(Extracted records)
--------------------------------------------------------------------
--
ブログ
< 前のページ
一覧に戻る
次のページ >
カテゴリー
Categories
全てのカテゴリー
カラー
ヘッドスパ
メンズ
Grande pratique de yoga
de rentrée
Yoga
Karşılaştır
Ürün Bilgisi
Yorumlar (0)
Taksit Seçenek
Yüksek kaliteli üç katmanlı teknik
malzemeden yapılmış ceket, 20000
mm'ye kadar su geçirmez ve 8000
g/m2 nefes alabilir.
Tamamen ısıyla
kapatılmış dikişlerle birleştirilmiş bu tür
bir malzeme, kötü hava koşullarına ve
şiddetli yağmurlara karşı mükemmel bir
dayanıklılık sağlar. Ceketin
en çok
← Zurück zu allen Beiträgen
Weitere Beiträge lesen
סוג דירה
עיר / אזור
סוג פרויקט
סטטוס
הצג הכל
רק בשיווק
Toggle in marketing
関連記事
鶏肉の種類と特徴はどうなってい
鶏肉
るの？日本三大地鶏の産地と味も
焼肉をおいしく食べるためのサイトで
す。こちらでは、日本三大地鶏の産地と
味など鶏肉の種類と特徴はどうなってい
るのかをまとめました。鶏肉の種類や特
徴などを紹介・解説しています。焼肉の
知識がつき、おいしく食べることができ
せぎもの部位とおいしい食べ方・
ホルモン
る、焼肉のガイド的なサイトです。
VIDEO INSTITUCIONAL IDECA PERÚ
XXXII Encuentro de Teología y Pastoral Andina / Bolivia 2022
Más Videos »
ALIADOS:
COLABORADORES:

(Exercise goal) In this exercise, reproduce each line above exactly.

(Task output)
--------------------------------------------------------------------
--
ブログ
< 前のページ
一覧に戻る
次のページ >
カテゴリー
Categories
全てのカテゴリー
カラー
ヘッドスパ
メンズ
Grande pratique de yoga
de rentrée
Yoga
Karşılaştır
Ürün Bilgisi
Yorumlar (0)
Taksit Seçenek
Yüksek kaliteli üç katmanlı teknik
malzemeden yapılmış ceket, 20000
mm'ye kadar su geçirmez ve 8000
g/m2 nefes alabilir.
Tamamen ısıyla
kapatılmış dikişlerle birleştirilmiş bu tür
bir malzeme, kötü hava koşullarına ve
şiddetli yağmurlara karşı mükemmel bir
dayanıklılık sağlar. Ceketin
en çok
← Zurück zu allen Beiträgen
Weitere Beiträge lesen
סוג דירה
עיר / אזור
סוג פרויקט
סטטוס
הצג הכל
רק בשיווק
Toggle in marketing
関連記事
鶏肉の種類と特徴はどうなってい
鶏肉
るの？日本三大地鶏の産地と味も
焼肉をおいしく食べるためのサイトで
す。こちらでは、日本三大地鶏の産地と
味など鶏肉の種類と特徴はどうなってい
るのかをまとめました。鶏肉の種類や特
徴などを紹介・解説しています。焼肉の
知識がつき、おいしく食べることができ
せぎもの部位とおいしい食べ方・
ホルモン
る、焼肉のガイド的なサイトです。
VIDEO INSTITUCIONAL IDECA PERÚ
XXXII Encuentro de Teología y Pastoral Andina / Bolivia 2022
Más Videos »
ALIADOS:
COLABORADORES:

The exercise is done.